10. Termination by Us. Provisioning of the Service is subject to the availability of the requisite facilities. We may limit, interrupt, terminate or refuse to provide a Service if: (a) you do not honor any provision of these Terms; (b) you use a Service in a manner that adversely affects other customers or harasses them, our employees, or others; (c) you use Service to engage in fraud or unlawful conduct or are suspected of doing so; (d) you modify your phone or any software residing thereon from the original manufacturer specifications, including for the purpose of accessing non-Boardroom Breakout services; (e) you use Service in a manner that is excessive or unreasonable when compared to the predominant usage patterns of other customers on a similar service plan in your geographic area (and we may also implement charges or change you to the appropriate rate plan consistent with such use); (f) resell any Service; (g) for any other reason set forth in the relevant tariffs and price lists or terms and conditions; (h) you do not pay any amount to us or billed by us on behalf of others, including disputed amounts that Boardroom Breakout determines are valid charges on your bills; (i) facilities or property associated with providing the Services have been condemned or use has been prohibited by the government in any manner; (j) you are insolvent, have made an assignment for the benefit of credits or you have filed or had filed against you a petition for bankruptcy; or (k) we determine in our sole discretion that facilities are not technically or economically feasible. In the event that we suspend or terminate your access to the Service, you will continue to be bound by the Terms that were in effect as of the date of your suspension or termination. We may restore such interrupted or terminated Service, in our sole discretion, following your correction of the violation and payment of any amounts due, including any restoration charge we assess for restoring your Service. You agree that Boardroom Breakout will not be liable to you or to any third party for any such change, suspension, or discontinuance.
11. Personal Identifiers.

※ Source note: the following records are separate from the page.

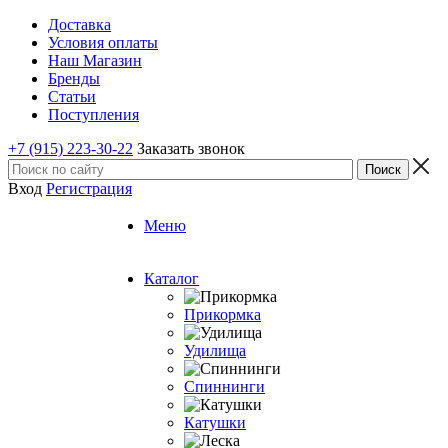
Доставка
Условия оплаты
Наш Магазин
Бренды
Статьи
Поступления
+7 (915) 223-30-22
Заказать звонок
Вход
Регистрация
Меню
Каталог
Прикормка
Удилища
Спиннинги
Катушки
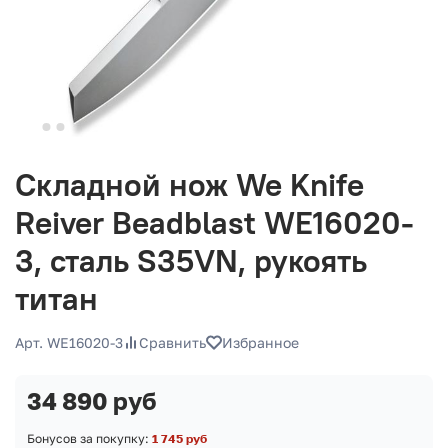
Складной нож We Knife
Reiver Beadblast WE16020-
3, сталь S35VN, рукоять
титан
Арт. WE16020-3
Сравнить
Избранное
34 890 руб
Бонусов за покупку:
1 745 руб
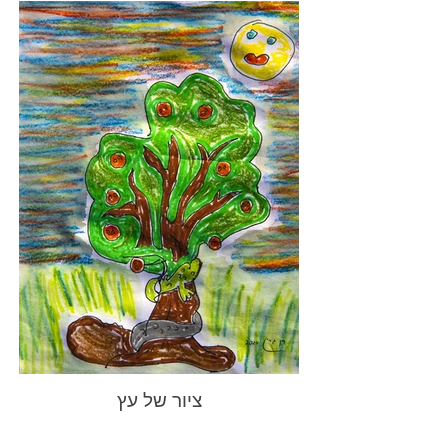
ציור של עץ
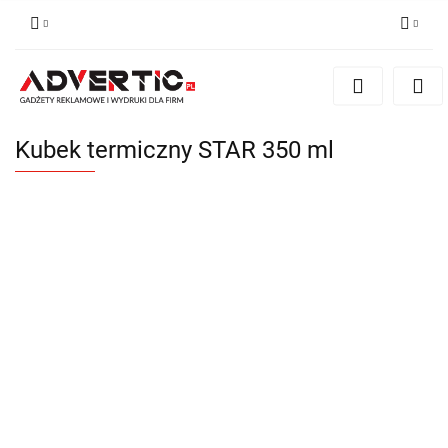
Zaloguj się
Zarejestruj się
Formularz kontaktowy
Kubek termiczny STAR 350 ml
Zgody cookies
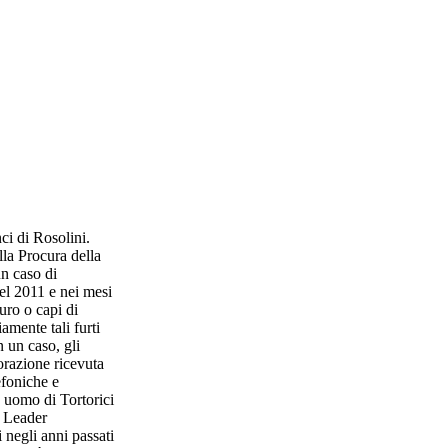
ci di Rosolini.
lla Procura della
un caso di
del 2011 e nei mesi
uro o capi di
amente tali furti
n un caso, gli
borazione ricevuta
efoniche e
n uomo di Tortorici
. Leader
 negli anni passati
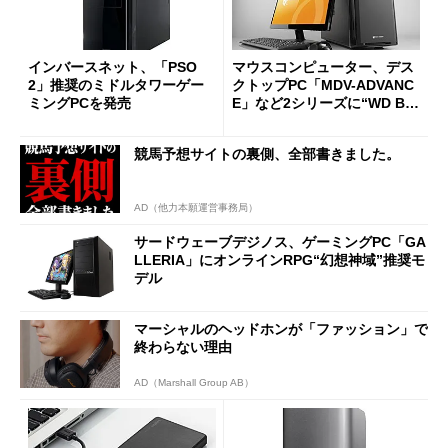
インバースネット、「PSO
マウスコンピューター、デス
2」推奨のミドルタワーゲー
クトップPC「MDV-ADVANC
ミングPCを発売
E」など2シリーズに“WD Bla
ck2”搭載モデルを追加
競馬予想サイトの裏側、全部書きました。
AD（他力本願運営事務局）
サードウェーブデジノス、ゲーミングPC「GA
LLERIA」にオンラインRPG“幻想神域”推奨モ
デル
マーシャルのヘッドホンが「ファッション」で
終わらない理由
AD（Marshall Group AB）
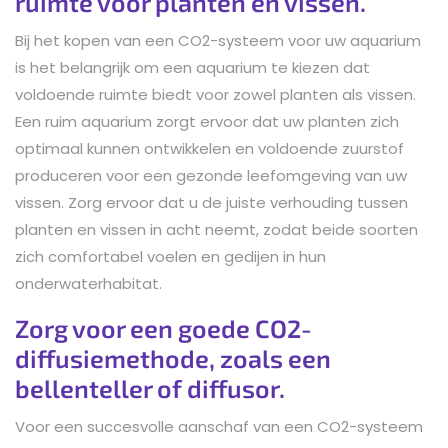
ruimte voor planten en vissen.
Bij het kopen van een CO2-systeem voor uw aquarium
is het belangrijk om een aquarium te kiezen dat
voldoende ruimte biedt voor zowel planten als vissen.
Een ruim aquarium zorgt ervoor dat uw planten zich
optimaal kunnen ontwikkelen en voldoende zuurstof
produceren voor een gezonde leefomgeving van uw
vissen. Zorg ervoor dat u de juiste verhouding tussen
planten en vissen in acht neemt, zodat beide soorten
zich comfortabel voelen en gedijen in hun
onderwaterhabitat.
Zorg voor een goede CO2-
diffusiemethode, zoals een
bellenteller of diffusor.
Voor een succesvolle aanschaf van een CO2-systeem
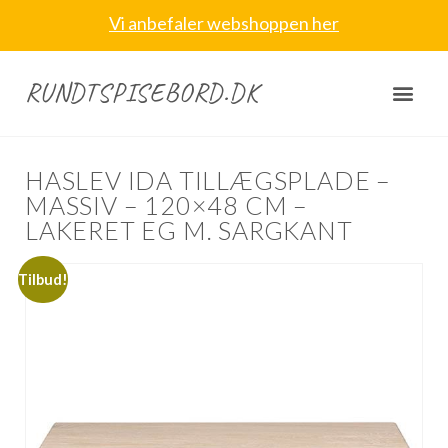
Vi anbefaler webshoppen her
RUNDTSPISEBORD.DK
HASLEV IDA TILLÆGSPLADE –
MASSIV – 120×48 CM –
LAKERET EG M. SARGKANT
Tilbud!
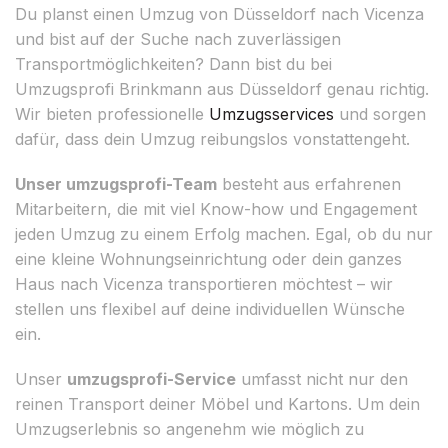
Du planst einen Umzug von Düsseldorf nach Vicenza
und bist auf der Suche nach zuverlässigen
Transportmöglichkeiten? Dann bist du bei
Umzugsprofi Brinkmann aus Düsseldorf genau richtig.
Wir bieten professionelle
Umzugsservices
und sorgen
dafür, dass dein Umzug reibungslos vonstattengeht.
Unser umzugsprofi-Team
besteht aus erfahrenen
Mitarbeitern, die mit viel Know-how und Engagement
jeden Umzug zu einem Erfolg machen. Egal, ob du nur
eine kleine Wohnungseinrichtung oder dein ganzes
Haus nach Vicenza transportieren möchtest – wir
stellen uns flexibel auf deine individuellen Wünsche
ein.
Unser
umzugsprofi-Service
umfasst nicht nur den
reinen Transport deiner Möbel und Kartons. Um dein
Umzugserlebnis so angenehm wie möglich zu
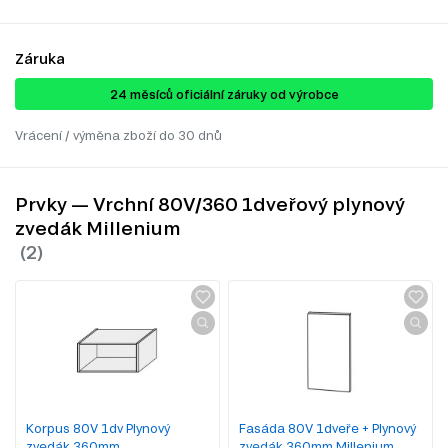
Záruka
24 ​​​​měsíců oficiální záruky od výrobce
Vrácení / výměna zboží do 30 dnů
Prvky — Vrchní 80V/360 1dveřový plynový
zvedák Millenium
Korpus 80V 1dv Plynový
Fasáda 80V 1dveře + Plynový
zvedák 360mm
zvedák 360mm Millenium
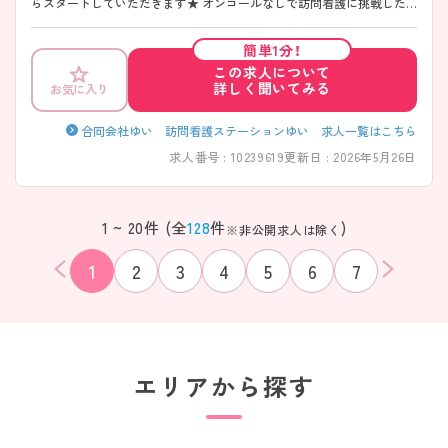
らスタートしていただきます★ オンコールなしで訪問看護に挑戦した
い方や、ブランク明けでゆっくり復帰したい方も安心してスタートでき
ます！ ご興味がございましたら是非ご相談下さい◎
簡単1分！
この求人について
詳しく聞いてみる
お気に入り
合同会社ゆい 訪問看護ステーションゆい 求人一覧はこちら
求人番号 : 10239619
更新日 : 2026年5月26日
1 ~ 20件 (全
128
件
)
※非公開求人は除く
1
2
3
4
5
6
7
エリアから探す
該当件数
条件を
検索する
クリア
件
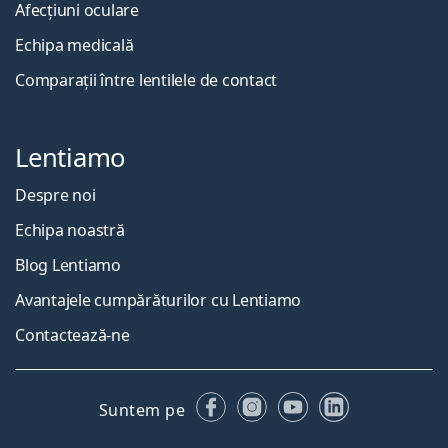
Afecțiuni oculare
Echipa medicală
Comparații între lentilele de contact
Lentiamo
Despre noi
Echipa noastră
Blog Lentiamo
Avantajele cumpărăturilor cu Lentiamo
Contactează-ne
Facebook
Instagram
YouTube
LinkedIn
Suntem pe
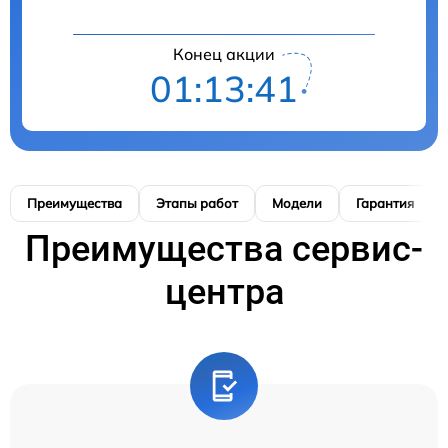
Конец акции
01:13:40
Преимущества
Этапы работ
Модели
Гарантия
Преимущества сервис-
центра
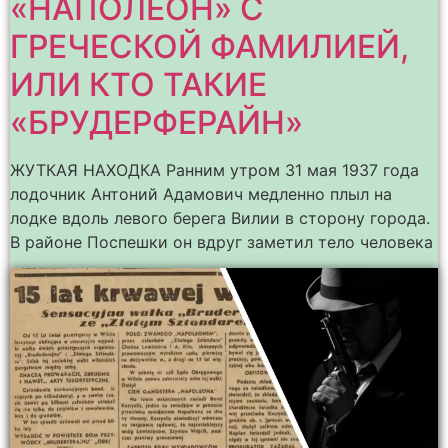
«НАПОЛЕОН» С
ГРЕЧЕСКОЙ ФАМИЛИЕЙ,
ИЛИ КТО ТАКИЕ
«БРУДЕРФЕРАЙН»
ЖУТКАЯ НАХОДКА Ранним утром 31 мая 1937 года
лодочник Антоний Адамович медленно плыл на
лодке вдоль левого берега Вилии в сторону города.
В районе Поспешки он вдруг заметил тело человека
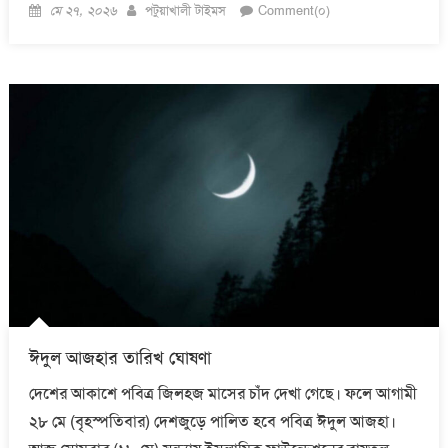
Posted
Author
মে ২৭, ২০২৬
পটুয়াখালী টাইমস
Comment(০)
on
ঈদুল আজহার তারিখ ঘোষণা
দেশের আকাশে পবিত্র জিলহজ মাসের চাঁদ দেখা গেছে। ফলে আগামী
২৮ মে (বৃহস্পতিবার) দেশজুড়ে পালিত হবে পবিত্র ঈদুল আজহা।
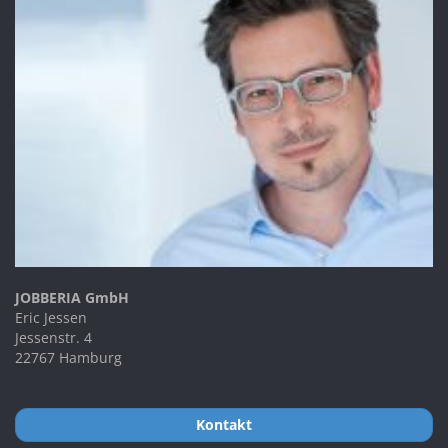
JOBBERIA GmbH
Eric Jessen
Jessenstr. 4
22767 Hamburg
Kontakt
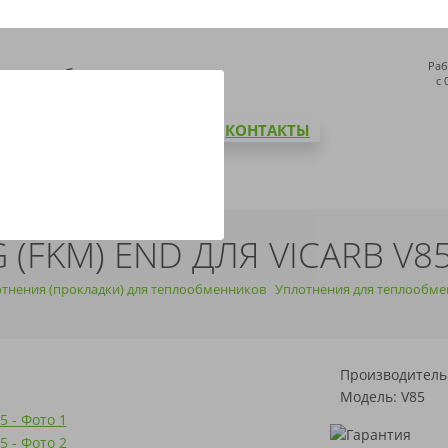
Раб
с 
СТАВКА И ОПЛАТА
БЛОГ
КОНТАКТЫ
 (FKM) END ДЛЯ VICARB V8
тнения (прокладки) для теплообменников
Уплотнения для теплообме
Производитель
Модель: V85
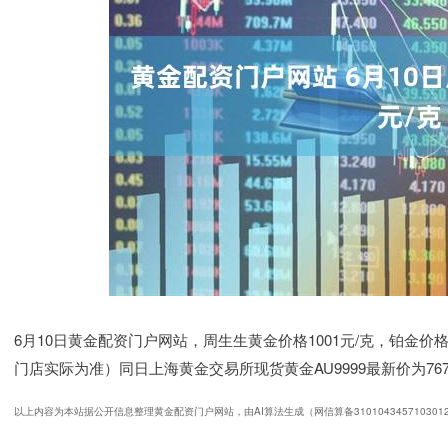
6月10日黄金配资门户网站，周生生黄金价格1001元/克，铂金价格
门店实际为准）同日上海黄金交易所现货黄金AU9999最新价为767.
以上内容为本站据公开信息整理黄金配资门户网站，由AI算法生成（网信算备310104345710301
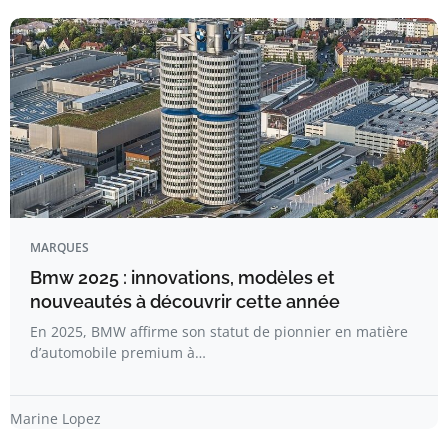
MARQUES
Bmw 2025 : innovations, modèles et
nouveautés à découvrir cette année
En 2025, BMW affirme son statut de pionnier en matière
d’automobile premium à…
Marine Lopez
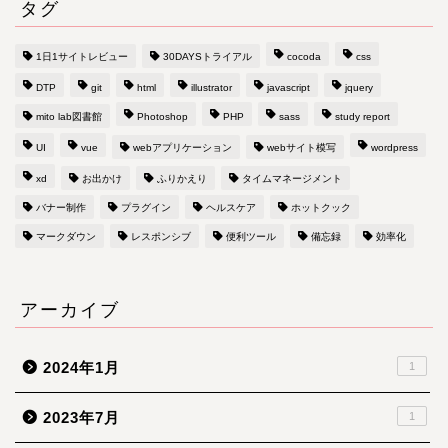
タグ
1日1サイトレビュー
30DAYSトライアル
cocoda
css
DTP
git
html
illustrator
javascript
jquery
mito lab図書館
Photoshop
PHP
sass
study report
UI
vue
webアプリケーション
webサイト模写
wordpress
xd
お出かけ
ふりかえり
タイムマネージメント
バナー制作
プラグイン
ヘルスケア
ホットクック
マークダウン
レスポンシブ
便利ツール
備忘録
効率化
アーカイブ
2024年1月
1
2023年7月
1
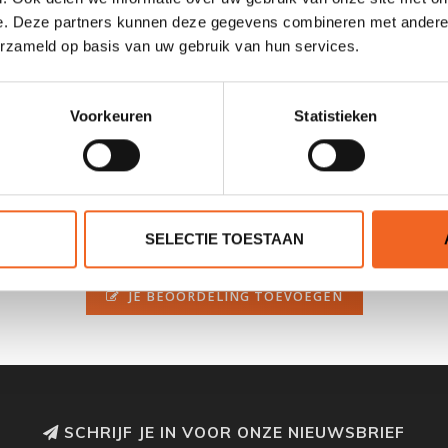
e. Deze partners kunnen deze gegevens combineren met andere i
erzameld op basis van uw gebruik van hun services.
Voorkeuren
Statistieken
SELECTIE TOESTAAN
0 sterren op basis van 0 beoordelingen
JE BEOORDELING TOEVOEGEN
SCHRIJF JE IN VOOR ONZE NIEUWSBRIEF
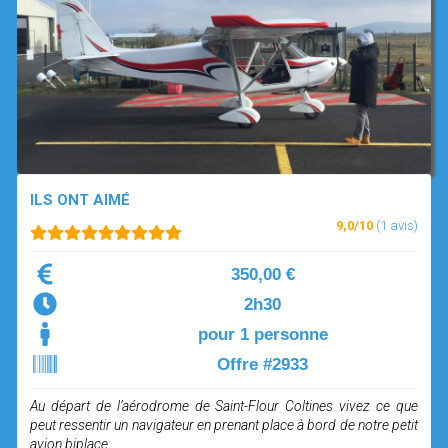
OPEN SUBMENU (SIMULATEUR)
SIMULATEUR
OPEN SUBMENU (DRÔNE)
DRÔNE
ILS ONT AIMÉ
9,0/10
(1 avis)
350,00 €
2h30
pour 1 personne
Offre #2933
Au départ de l’aérodrome de Saint-Flour Coltines vivez ce que
peut ressentir un navigateur en prenant place à bord de notre petit
avion biplace.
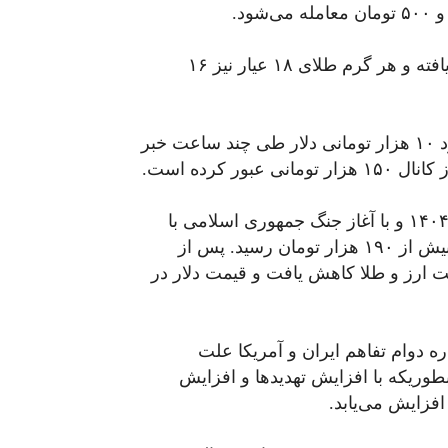
قیمت هر سکه طلا نیز به ۱۷۰ میلیون تومان افزایش یافته و هر گرم طلای ۱۸ عیار نیز ۱۶
روز گذشته نیز روزنامه «دنیای اقتصاد از افزایش حدود ۱۰ هزار تومانی دلار طی چند ساعت خبر
ر کرده است.
قیمت ارز و طلا در بازار ایران از هفته دوم اسفندماه ۱۴۰۴ و با آغاز جنگ جمهوری اسلامی با
آمریکا و اسرائیل با روندی افزایشی روبرو شده و به بیش از ۱۹۰ هزار تومان رسید. پس از
ت ارز و طلا کاهش یافت و قیمت دلار در
ره دوام تفاهم ایران و آمریکا علت
بطوریکه با افزایش تهدیدها و افزایش
فزایش می‌یابد.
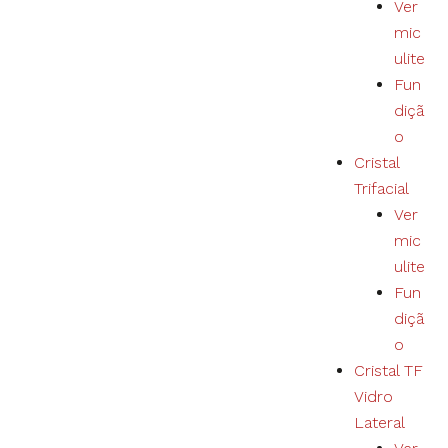
Ver
mic
ulite
Fun
diçã
o
Cristal
Trifacial
Ver
mic
ulite
Fun
diçã
o
Cristal TF
Vidro
Lateral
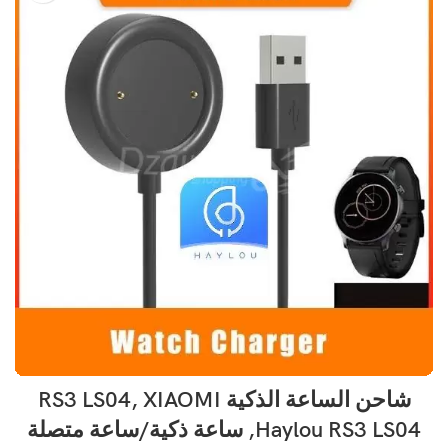
شاحن الساعة الذكية RS3 LS04, XIAOMI
Haylou RS3 LS04, ساعة ذكية/ساعة متصلة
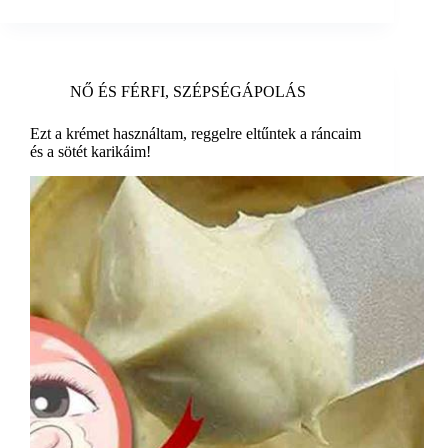
NŐ ÉS FÉRFI
,
SZÉPSÉGÁPOLÁS
Ezt a krémet használtam, reggelre eltűntek a ráncaim
és a sötét karikáim!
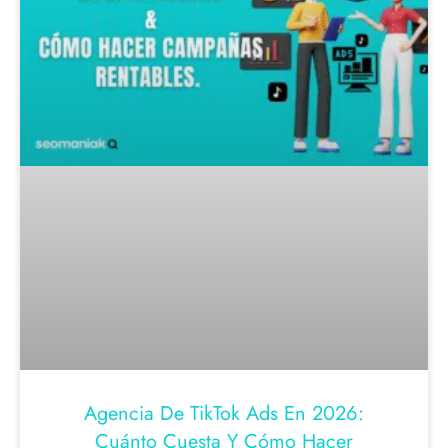
Agencia De TikTok Ads En 2026:
Cuánto Cuesta Y Cómo Hacer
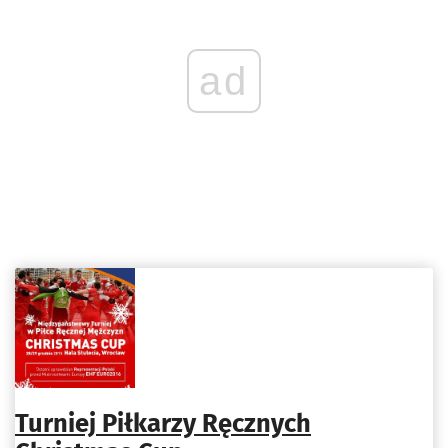
ad
Turniej Piłkarzy Ręcznych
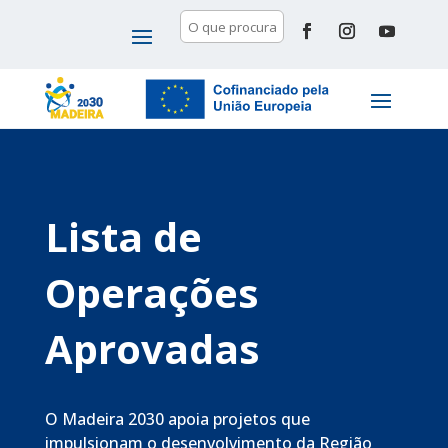
Lista de
Operações
Aprovadas
O Madeira 2030 apoia projetos que
impulsionam o desenvolvimento da Região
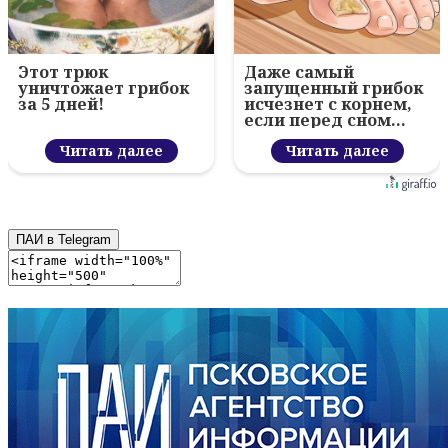
Этот трюк
Даже самый
уничтожает грибок
запущенный грибок
за 5 дней!
исчезнет с корнем,
если перед сном…
Читать далее
Читать далее
ПАИ в Telegram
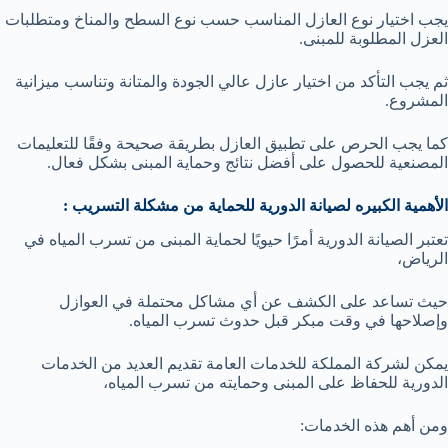
يجب اختيار نوع العازل المناسب حسب نوع السطح والمناخ ومتطلبات
العزل المطلوبة للمبنى.
ثم يجب التأكد من اختيار عازل عالي الجودة والمتانة وتناسب ميزانية
المشروع.
كما يجب الحرص على تطبيق العازل بطريقة صحيحة وفقًا للتعليمات
المصنعية للحصول على أفضل نتائج وحماية المبنى بشكل فعال.
الأهمية الكبيره لصيانة الدورية للحماية من مشكلة التسريب :
تعتبر الصيانة الدورية أمرًا حيويًا لحماية المبنى من تسرب المياه في
الرياض،
حيث تساعد على الكشف عن أي مشاكل محتملة في العوازل
وإصلاحها في وقت مبكر قبل حدوث تسرب المياه.
يمكن لشركة المملكة للخدمات العامة تقديم العديد من الخدمات
الدورية للحفاظ على المبنى وحمايته من تسرب المياه،
ومن أهم هذه الخدمات:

We may assign telephone numbers, e-mail addresses, IP addresses, and other personal identifiers in connection with the Services. You have no proprietary right to any such identifiers, and we reserve the right to change them upon notice to you. In the event that we allow you to transfer a personal identifier to another party to obtain any Services we provide you, we reserve the right, prior to honoring the request for transfer, to charge a fee for the transfer and to collect any money owed for Services.
12. Disputed Bills. You must review bills in a timely manner. To dispute a bill, you must comply with the dispute resolution provisions in Section 13 and submit your dispute, in writing, within 60 days after the date on the bill. You must pay any undisputed portion while your dispute is investigated. You accept all charges on your bill not disputed within 60 days and must pay those charges.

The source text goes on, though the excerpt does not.